As well, switching back and forth between glasses would not be possible as this would just cause more confusion and more over-pouring. All the glasses would have to be replaced.

Using Over-Sized Wine Glasses Is Not A Good Way To Make More Profit

Although I do not know whether a large number of restaurants are using oversized wine glasses, it is certainly not a surefire way to increase profits. It would take a concerted effort on the part of management, and the controls would need to be precise.

Since it is hard enough to get pours consistent in the first place and keep them that way, it seems unlikely that many restaurants would want to adopt a non-standard wine glass size, unless they planned on pouring huge amounts of cheap wine, a completely different strategy employed by some restaurants, usually Italian.

In a restaurant pushing wine by the bottle, however, the large glass gambit could well pay off. When guests pour wine themselves, they are going to tend to pour more than a “standard pour” in any case. If they perceive the amount they are drinking to be less, due to the large glass making the amount of wine seem smaller, then they might drink more and order more bottles of wine.

Where restaurants have well-managed wine programs, it is doubtful you will see giant wine glasses. When they are used, it is difficult to say how many restaurants do this for a scientific reason to use human behavior to increase profits.

Just as likely, they do not know any better and figure bigger glasses will make customers think they are getting more, while in fact ensuring they do actually get more.

Keep in mind that the wine glasses used in the experiment were only slightly larger or smaller than average.

If a wine glass were to become too large, then any pour would start to appear too small, including, of course, a standard pour. There are styles of red wine glasses that are 19 ounces or even larger. If you pour a standard portion into these glasses, the glass is only filled to about twenty percent, looking quite small.

To not appear as if you were cheating a guest, you would have to over-pour. Restaurants may sometimes use very large wine bowls to make it easier to swirl the wine and to help the aromas develop, but there is an obvious trade-off. The size of the glass has to be balanced with the perceived size of a pour.

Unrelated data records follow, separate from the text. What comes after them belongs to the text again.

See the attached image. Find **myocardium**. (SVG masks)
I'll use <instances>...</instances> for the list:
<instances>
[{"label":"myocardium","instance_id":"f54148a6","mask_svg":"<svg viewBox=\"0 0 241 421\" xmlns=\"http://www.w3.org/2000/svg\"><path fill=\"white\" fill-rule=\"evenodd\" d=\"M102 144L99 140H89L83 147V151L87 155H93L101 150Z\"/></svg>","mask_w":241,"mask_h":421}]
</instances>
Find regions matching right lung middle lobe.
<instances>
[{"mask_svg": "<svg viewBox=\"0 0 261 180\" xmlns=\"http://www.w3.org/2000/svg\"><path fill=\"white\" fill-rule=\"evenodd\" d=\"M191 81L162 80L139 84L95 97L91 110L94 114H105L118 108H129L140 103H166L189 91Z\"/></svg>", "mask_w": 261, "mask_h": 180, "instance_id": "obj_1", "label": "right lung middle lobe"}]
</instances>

This should not be taken as a proper discussion of wine glasses, of course. There are many different sizes and varying shapes of wine glasses, each of them meant for specific types of wine.

Most restaurants use one or two standard glasses, however. A restaurant may well decide on a certain glass simply because of the look of the glass. If the glass is a bit larger, making a ‘standard’ five ounce pour look too small, the restaurant owner may well feel it is worth it to increase the size of the standard pour to, say, six ounces.

More Wine More Tip?

Ultimately, as already suggested, the size of the wine pours rests in the hands of the bartenders and/or the waitstaff.

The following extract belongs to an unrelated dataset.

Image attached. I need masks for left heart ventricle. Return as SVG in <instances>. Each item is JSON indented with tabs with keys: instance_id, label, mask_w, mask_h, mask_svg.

There is one reason why a bartender doesn’t want to cheat guests with stingy pours; more wine can equal bigger tips. A bartender would not want to cheat the restaurant’s owner by over-pouring, but cheating his customers by under-pouring would be just as inadvisable.

The bottom line is that there is no evidence that a conspiracy of over-large wine glasses designed to trick you into ordering more wine is at hand. The evidence from the studies suggests that you can be fooled, not that you are being fooled.

People who drink wine are quite likely to expect a glass to be filled to a certain extent. A bigger glass with a ‘small’-looking pour, while it may trick the mind into thinking you’re drinking less wine, may also trick you into thinking you’re being cheated with stingy pours.

The only way to know what is going on at the restaurants or bars you frequent would be to bring a measuring cup and measure the wine you are poured! For the most part, by the glass pours have gotten larger, not smaller.

If you order by the bottle, however, be aware of the effect of the glass on your perception of the volume of wine you are drinking.